REQUIRED WORK - An exact retyping of all lines below is the answer; pictures do not belong in it.

RECORDS FOR THIS TASK -
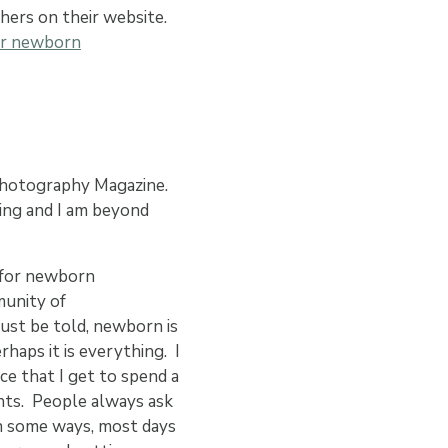
hers on their website.
or newborn
hotography Magazine.
ing and I am beyond
y for newborn
munity of
ust be told, newborn is
rhaps it is everything. I
ce that I get to spend a
ents. People always ask
 in some ways, most days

EXERCISE OUTPUT -
hers on their website.
or newborn
hotography Magazine.
ing and I am beyond
y for newborn
munity of
ust be told, newborn is
rhaps it is everything. I
ce that I get to spend a
ents. People always ask
 in some ways, most days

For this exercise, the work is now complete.